Q. What was your undergraduate major and where did you earn your degree (university)?

A. BS in psychology from Brigham Young University in Provo, UT.

Q. Why did you decide to pursue your MSW degree from The University of Alabama?

A. The University of Alabama has a well-known and established MSW program that provides many opportunities for students to be successful as they pursue a career in social work. I knew that by coming to UA I would be doing more than going to school, I would become part of something bigger.

Q. What is your concentration area for your MSW and why?

A. Children, Adolescents and their Families: I chose to work with this population because I believe that families are the central and most integral unit in society. My focus is in Policy and Advocacy because I want to help make life better and provide opportunities for families.

Q. Who is your faculty mentor at UA (School of Social Work) and how have they helped you excel?

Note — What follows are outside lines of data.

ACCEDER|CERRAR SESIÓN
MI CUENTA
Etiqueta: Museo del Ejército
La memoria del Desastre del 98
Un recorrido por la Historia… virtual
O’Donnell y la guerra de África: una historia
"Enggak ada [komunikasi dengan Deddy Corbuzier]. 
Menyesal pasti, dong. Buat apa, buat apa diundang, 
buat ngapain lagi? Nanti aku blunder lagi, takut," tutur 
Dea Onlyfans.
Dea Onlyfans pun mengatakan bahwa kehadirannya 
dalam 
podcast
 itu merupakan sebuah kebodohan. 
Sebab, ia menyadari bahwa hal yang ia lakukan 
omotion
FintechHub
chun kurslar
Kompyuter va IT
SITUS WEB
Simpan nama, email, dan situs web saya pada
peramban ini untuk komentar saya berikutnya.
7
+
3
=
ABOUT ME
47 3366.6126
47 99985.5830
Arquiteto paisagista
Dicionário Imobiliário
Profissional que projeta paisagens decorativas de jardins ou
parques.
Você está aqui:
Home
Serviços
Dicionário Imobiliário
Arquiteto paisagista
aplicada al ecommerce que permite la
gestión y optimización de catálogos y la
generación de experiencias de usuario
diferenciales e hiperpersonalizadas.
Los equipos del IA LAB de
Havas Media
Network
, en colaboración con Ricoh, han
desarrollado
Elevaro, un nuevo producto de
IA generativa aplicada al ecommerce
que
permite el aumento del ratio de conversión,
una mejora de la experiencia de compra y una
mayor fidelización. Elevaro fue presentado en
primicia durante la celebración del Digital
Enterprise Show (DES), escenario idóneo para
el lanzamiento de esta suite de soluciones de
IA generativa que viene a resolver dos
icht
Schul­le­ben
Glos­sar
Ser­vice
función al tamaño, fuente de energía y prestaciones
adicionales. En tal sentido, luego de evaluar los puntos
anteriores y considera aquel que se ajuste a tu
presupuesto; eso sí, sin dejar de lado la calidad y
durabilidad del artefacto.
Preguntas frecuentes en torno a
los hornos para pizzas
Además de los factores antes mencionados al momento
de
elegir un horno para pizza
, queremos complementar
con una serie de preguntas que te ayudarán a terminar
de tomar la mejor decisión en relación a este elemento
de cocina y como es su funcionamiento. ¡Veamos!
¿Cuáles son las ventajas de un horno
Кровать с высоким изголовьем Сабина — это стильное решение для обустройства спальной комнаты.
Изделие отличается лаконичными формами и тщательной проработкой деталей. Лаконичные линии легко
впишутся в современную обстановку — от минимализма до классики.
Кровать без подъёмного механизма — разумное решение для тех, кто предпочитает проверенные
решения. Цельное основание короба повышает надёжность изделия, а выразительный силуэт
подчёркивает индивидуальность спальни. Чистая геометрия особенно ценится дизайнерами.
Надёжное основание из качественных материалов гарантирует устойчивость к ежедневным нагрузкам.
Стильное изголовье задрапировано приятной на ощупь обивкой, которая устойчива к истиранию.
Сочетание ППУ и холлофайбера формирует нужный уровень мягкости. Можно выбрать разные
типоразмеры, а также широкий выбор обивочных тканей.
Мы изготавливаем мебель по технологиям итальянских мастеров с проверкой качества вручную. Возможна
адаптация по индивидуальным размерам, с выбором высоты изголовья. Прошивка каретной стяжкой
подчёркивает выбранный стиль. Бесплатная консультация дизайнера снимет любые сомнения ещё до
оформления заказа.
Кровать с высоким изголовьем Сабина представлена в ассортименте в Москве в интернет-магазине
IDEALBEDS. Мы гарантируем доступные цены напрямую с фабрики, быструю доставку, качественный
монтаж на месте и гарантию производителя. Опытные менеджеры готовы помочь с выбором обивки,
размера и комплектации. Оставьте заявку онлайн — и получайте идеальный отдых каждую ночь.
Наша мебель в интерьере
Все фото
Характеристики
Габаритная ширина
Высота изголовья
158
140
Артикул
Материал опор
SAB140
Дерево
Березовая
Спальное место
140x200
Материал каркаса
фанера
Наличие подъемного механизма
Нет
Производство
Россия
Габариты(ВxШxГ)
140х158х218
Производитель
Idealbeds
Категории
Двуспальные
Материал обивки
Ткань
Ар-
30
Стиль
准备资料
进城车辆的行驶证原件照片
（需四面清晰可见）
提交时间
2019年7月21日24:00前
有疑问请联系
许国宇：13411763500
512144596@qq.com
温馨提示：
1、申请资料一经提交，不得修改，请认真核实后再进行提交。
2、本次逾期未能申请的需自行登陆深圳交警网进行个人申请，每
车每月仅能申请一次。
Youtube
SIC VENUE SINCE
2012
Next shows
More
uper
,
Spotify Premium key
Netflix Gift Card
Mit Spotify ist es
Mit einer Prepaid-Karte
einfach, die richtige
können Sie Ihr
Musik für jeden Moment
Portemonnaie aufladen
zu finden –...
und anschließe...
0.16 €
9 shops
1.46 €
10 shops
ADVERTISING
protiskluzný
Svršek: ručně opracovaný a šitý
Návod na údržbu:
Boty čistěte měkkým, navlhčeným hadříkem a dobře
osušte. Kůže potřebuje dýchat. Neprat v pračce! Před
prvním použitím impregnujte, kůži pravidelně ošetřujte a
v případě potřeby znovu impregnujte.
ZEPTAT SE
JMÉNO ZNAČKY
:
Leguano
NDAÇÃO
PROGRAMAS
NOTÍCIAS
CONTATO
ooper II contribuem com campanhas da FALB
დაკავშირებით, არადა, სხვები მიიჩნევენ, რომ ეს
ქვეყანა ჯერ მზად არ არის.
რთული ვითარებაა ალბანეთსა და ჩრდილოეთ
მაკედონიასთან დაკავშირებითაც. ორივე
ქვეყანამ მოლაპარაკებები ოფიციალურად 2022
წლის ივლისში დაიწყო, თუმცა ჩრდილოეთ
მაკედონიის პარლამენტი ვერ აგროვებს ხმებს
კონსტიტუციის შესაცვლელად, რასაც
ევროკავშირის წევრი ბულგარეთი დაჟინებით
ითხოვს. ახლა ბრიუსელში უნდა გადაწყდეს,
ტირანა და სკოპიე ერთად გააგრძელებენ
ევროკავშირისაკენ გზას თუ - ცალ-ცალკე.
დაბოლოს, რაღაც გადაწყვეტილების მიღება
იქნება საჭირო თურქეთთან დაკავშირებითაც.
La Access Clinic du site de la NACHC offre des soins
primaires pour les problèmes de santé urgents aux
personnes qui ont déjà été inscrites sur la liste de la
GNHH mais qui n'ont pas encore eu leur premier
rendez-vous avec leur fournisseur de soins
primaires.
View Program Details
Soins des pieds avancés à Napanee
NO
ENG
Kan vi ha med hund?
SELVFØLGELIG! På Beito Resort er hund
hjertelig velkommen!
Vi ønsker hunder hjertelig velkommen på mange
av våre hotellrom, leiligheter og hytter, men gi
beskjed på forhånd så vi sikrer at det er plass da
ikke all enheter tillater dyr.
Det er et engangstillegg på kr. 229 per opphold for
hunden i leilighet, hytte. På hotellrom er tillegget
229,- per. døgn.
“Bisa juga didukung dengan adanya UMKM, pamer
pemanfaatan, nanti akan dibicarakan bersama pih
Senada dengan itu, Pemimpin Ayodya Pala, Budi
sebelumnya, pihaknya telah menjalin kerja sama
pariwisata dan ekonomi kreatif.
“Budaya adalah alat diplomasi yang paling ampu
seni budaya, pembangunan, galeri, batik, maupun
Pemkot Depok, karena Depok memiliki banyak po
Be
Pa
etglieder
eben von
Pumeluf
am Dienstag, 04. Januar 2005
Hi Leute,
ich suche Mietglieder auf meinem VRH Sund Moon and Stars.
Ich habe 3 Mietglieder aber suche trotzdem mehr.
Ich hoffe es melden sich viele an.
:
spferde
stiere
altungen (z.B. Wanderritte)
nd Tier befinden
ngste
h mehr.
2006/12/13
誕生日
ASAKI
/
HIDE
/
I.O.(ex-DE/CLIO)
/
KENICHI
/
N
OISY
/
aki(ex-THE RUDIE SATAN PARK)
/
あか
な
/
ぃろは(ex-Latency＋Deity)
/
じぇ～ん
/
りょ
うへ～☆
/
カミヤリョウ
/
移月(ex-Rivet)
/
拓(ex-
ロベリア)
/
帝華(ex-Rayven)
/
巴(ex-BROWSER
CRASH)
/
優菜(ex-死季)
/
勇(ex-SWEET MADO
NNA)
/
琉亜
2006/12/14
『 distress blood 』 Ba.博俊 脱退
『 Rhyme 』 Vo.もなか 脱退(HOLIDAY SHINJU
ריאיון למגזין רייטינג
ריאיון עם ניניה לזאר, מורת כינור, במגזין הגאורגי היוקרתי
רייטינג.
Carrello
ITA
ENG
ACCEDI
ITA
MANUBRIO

A. There are several people that come to mind when I think of mentorship because the faculty and staff here at UA are some of the most caring, dedicated, and knowledgeable people I have ever known. One professor that stands out is Kimberly Gibson. She has been someone that I have learned I can talk to about anything professionally or personally and without judgment. She is always on the students’ side and does anything she can from brightening someone’s day to fixing a major field problem.

Q. Are you conducting any research with a UA social work faculty member and if so, what are you studying? And how do you hope your research will impact families, the community or the population group you are studying?

A. I am currently working on a Self-Care workshop series that I am presenting through GSWO. Dr. Shah has been an integral part of teaching self-care practices to students and is helping me with a poster that I plan to present in upcoming NASW conferences. I am hoping that my research and work with self-care will allow me to reach out to other MSW students both at UA and across the country in order to create an open dialogue and network of social workers dedicated to taking care of ourselves and each other.

Q. When do you graduate and what are your career aspirations after you graduate (what area do you plan to work in or will you pursue your PhD)?

A. In spring 2019. Once I graduate from UA with my MSW, I plan on working in policy and advocacy in Washington D.C., effecting change on a national level. I hope to work for an organization that improves healthcare options for those in vulnerable populations who do not receive the medical care they need. I plan on pursuing a PhD after working in the field and gaining experience for two years.

Q. How do you plan to use your MSW degree to serve others/communities?

A. My passion and ambition is to be a part of the legislation that makes healthcare affordable and accessible to all populations. I hope to work in community outreach, policy and advocacy to make a change.

Q. Is there anything else you would like to about your UA social experience and board appointment?

A. I feel very privileged to be a part of an organization like PASWHA. Being a part of a dedicated team of professionals and caring individuals doing something that I am passionate about is a dream of mine.